Brave new world, indeed.

And yet … while “conversational,” generative AI requires a user’s trust without verification.  For example, documentation of sources, as a college professor expects of a comparative business analysis or “argumentative essay,” is lacking.  Early reports find seemingly authoritative generated facts “simply made up.” Evidently, the system is not designed to fact check … nor can it point me to the nearest Lenten fish fry.

Given the search landscape (internet, Twitterverse, and such), some liken this experimentation to “exposing the public to dangerous chemicals.”  Evidently Google, Microsoft, and other corporate enterprise reason that feedback gathered directly from likely users help clear the system of “bugs.”

In time, they expect to overcome unintended (or deliberate) character assassination and invasion of privacy in commercial web browsers and search engines.  They pledge to moderate “irresponsible” exposure to racism, sexism, and worse.

In education, my primary bailiwick, colleagues insist upon academic integrity.  One measure of success is that students learn how to find and discern credible information, make a well-reasoned argument, and express their logic and feelings gracefully, authentically, humbly.

Granted, one finds deep thinkers in academe, government, business, and technology who worry that generative A.I. poses “a real and imminent threat to society.” They fear bogus information going unchallenged, “popular” opinions equated with verified fact, malicious code escaping common cybersecurity safeguards.

Could a mere computer program “transform the human cognitive process, with “machine thinking” replacing our own?  Is it prudent to expect more of tech than we do of ourselves?  For years, TED audiences have been cautioned, lest we give tacit permission to technology taking us to places we don’t want to go.

Fortunately, deep thinking colleagues help me ponder the philosophical and ethical overtones of our culture’s insistence on fast results and impatience with “slow, ethical, methodical deliberation.” A friend’s email illustrates:

“As computing has advanced, more and more of us expect to be able to put in an input (A) and get an output (B) without knowing how the computer gets from A to B.  The risk is that we do not understand how to get from A to B either.”  Unless the computer itself fesses up, “we humans do not recognize when it has performed an error.”

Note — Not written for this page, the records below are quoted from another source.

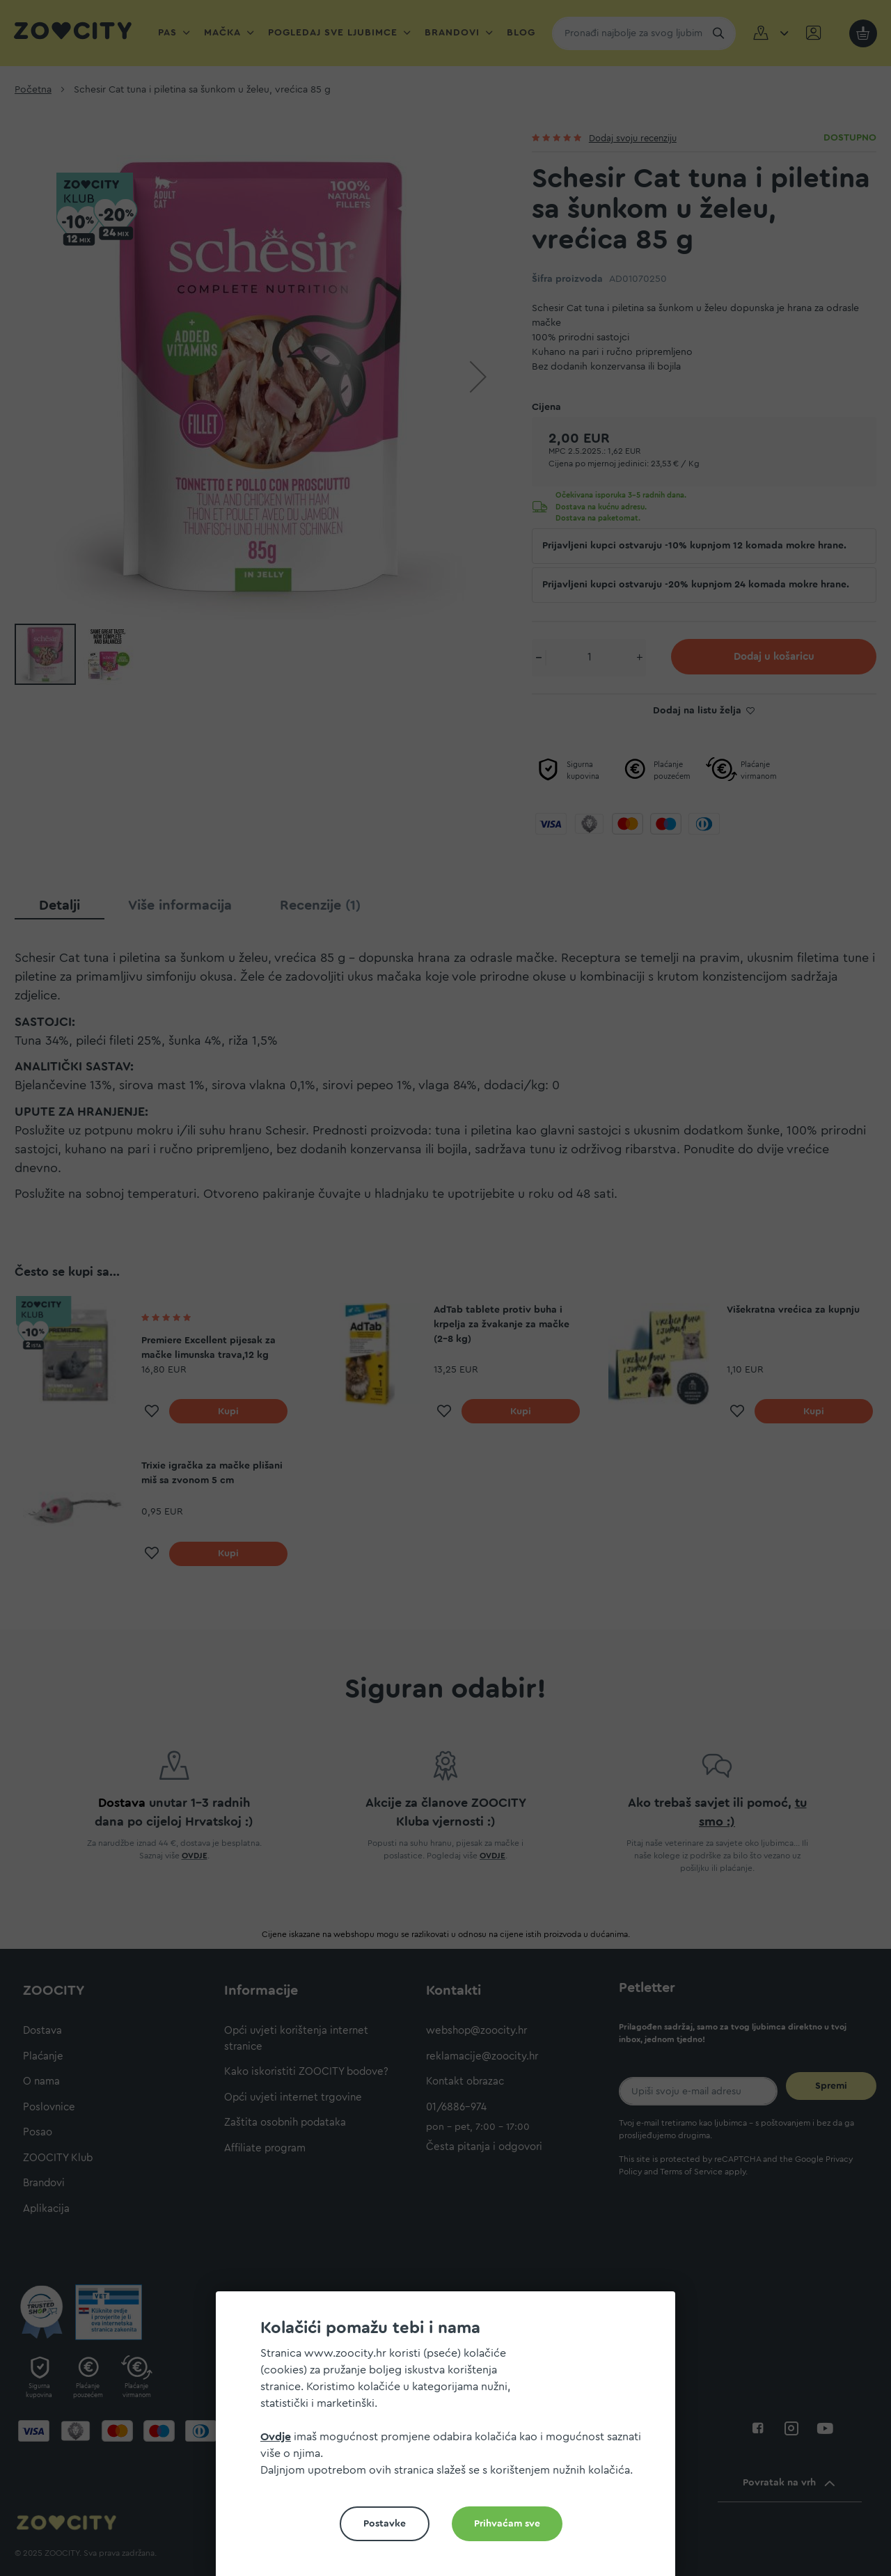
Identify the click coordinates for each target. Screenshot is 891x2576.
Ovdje (275, 2436)
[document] (451, 2439)
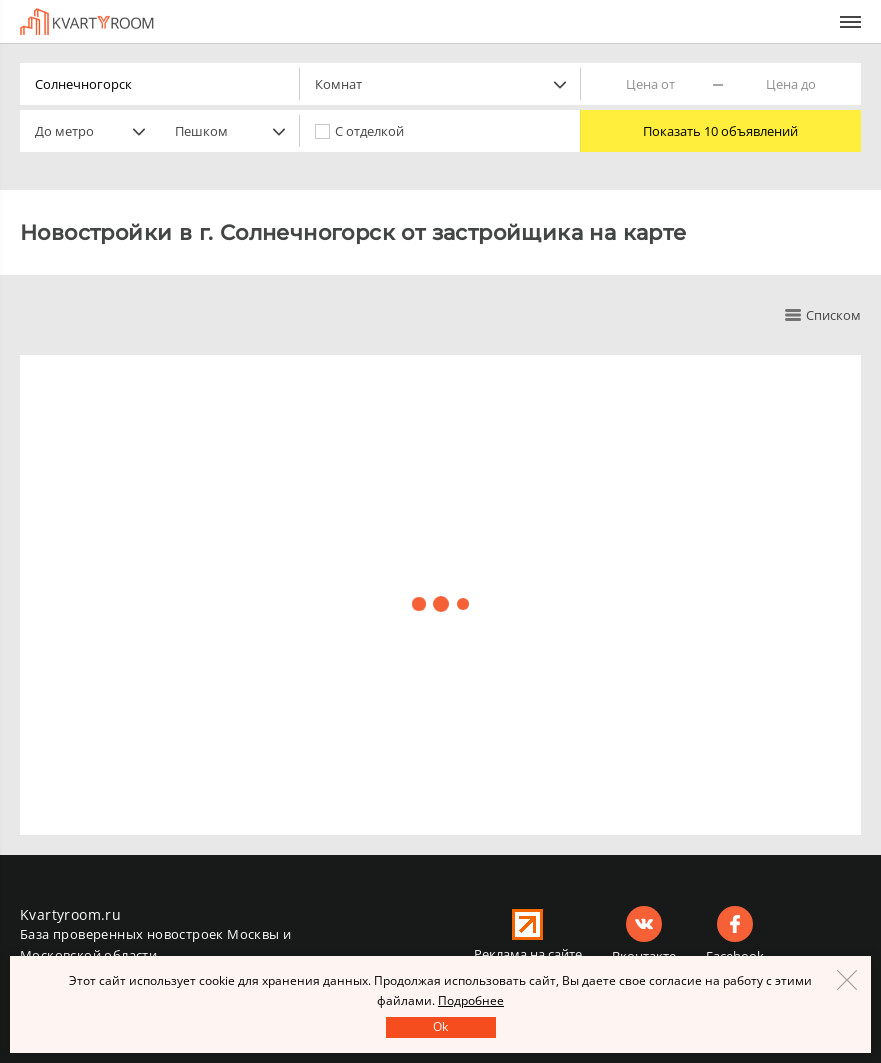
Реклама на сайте (528, 954)
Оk (440, 1026)
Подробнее (471, 1000)
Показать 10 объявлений (720, 131)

Could it be that “thinking is not simply spitting out a conclusion, but piecing together how to reach and support that conclusion?”  Hmm.

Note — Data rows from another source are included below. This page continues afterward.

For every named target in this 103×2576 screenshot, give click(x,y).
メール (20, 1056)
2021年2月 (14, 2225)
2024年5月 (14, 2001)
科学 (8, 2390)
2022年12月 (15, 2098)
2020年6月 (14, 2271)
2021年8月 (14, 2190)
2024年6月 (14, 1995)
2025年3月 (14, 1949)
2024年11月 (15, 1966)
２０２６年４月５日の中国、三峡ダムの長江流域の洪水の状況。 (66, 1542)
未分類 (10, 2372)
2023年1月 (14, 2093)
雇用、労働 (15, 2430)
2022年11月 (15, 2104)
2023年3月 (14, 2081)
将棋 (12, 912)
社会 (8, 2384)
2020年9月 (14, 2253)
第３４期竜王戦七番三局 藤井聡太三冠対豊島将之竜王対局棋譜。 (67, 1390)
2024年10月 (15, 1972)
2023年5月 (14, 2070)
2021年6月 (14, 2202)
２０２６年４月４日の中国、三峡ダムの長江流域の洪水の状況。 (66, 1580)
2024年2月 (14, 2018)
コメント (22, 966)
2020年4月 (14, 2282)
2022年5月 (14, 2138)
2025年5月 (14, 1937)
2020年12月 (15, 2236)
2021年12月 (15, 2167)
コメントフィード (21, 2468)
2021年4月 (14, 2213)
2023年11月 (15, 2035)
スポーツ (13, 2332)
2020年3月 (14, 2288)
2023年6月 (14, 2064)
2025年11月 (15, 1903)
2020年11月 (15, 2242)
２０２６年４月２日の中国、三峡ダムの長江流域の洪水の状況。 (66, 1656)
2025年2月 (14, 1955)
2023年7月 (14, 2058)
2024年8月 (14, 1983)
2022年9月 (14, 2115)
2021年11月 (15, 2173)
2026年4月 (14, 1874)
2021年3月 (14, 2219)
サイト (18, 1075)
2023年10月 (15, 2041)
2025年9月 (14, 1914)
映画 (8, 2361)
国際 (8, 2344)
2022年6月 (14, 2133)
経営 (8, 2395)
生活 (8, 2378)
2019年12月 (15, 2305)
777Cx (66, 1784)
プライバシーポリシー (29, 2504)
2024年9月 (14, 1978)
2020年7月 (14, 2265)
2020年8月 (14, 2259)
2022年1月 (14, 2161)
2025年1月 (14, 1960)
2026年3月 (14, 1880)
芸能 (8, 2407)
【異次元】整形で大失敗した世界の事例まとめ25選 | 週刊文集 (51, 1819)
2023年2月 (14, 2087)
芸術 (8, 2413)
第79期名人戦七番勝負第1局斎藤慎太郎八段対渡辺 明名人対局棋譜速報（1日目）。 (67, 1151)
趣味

Back on the farm, the imminent challenge to Aims faculty is to:

  • Develop strategies to “detect, acknowledge, and embrace” perceived threats and opportunities from this transformative technology.  Remain committed to transparency and accountability, to student creativity without plagiarizing, to academic honesty policies responsive to current tensions.
  • Create more purposeful learning activities and exams, write better essay prompts, and introduce students to self-paced AI modules that deepens their cognitive skills.  In my discipline, this facilitates their move to “case-based learning and team projects.”  (https://bizcombuzz.com/2023/01/24/the-newest-ai-challenge-to-teaching-chatgpt)
  • Continue to weave our personal expertise and creativity into “the classroom,” whatever the instructional mode du jour.  Deliver purposeful, value based, individualized “coaching” to our students, the kind that machines cannot replicate.

Yet.

— Lou Cartier teaches at Aims Community College, focusing on legal and ethical challenges facing business and the practical “soft skills” that underlie their people’s success.  As a member of the faculty’s elected leadership team, he participates in college-wide planning and policy review.  Views and opinions here are solely the author’s and do not necessarily reflect those of Aims.